══ Listed records ══

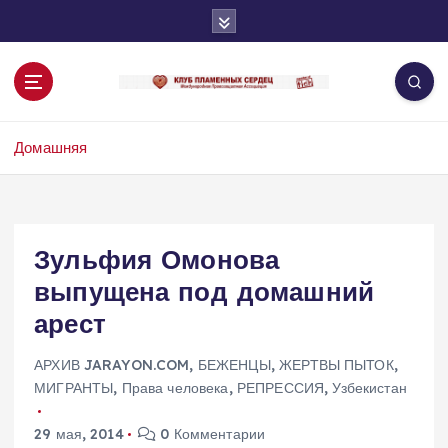
П
е
р
е
й
т
Домашняя
и
к
с
о
д
Зульфия Омонова
е
выпущена под домашний
р
ж
арест
и
м
АРХИВ JARAYON.COM
,
БЕЖЕНЦЫ
,
ЖЕРТВЫ ПЫТОК
,
о
МИГРАНТЫ
,
Права человека
,
РЕПРЕССИЯ
,
Узбекистан
м
у
29 мая, 2014
0 Комментарии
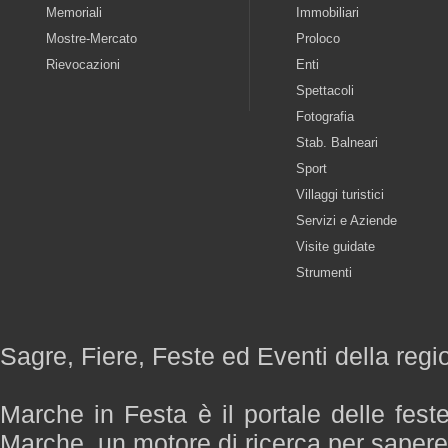
Memoriali
Immobiliari
Mostre-Mercato
Proloco
Rievocazioni
Enti
Spettacoli
Fotografia
Stab. Balneari
Sport
Villaggi turistici
Servizi e Aziende
Visite guidate
Strumenti
Sagre, Fiere, Feste ed Eventi della reg
Marche in Festa è il portale delle fest
Marche, un motore di ricerca per saper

═══

§ **Exercise aim**:
At the line with "Marche in Festa è il portale delle fest", begin reproducing the material above exactly, and continue through its last line.

§ **Answer section**:
Marche in Festa è il portale delle fest
Marche, un motore di ricerca per saper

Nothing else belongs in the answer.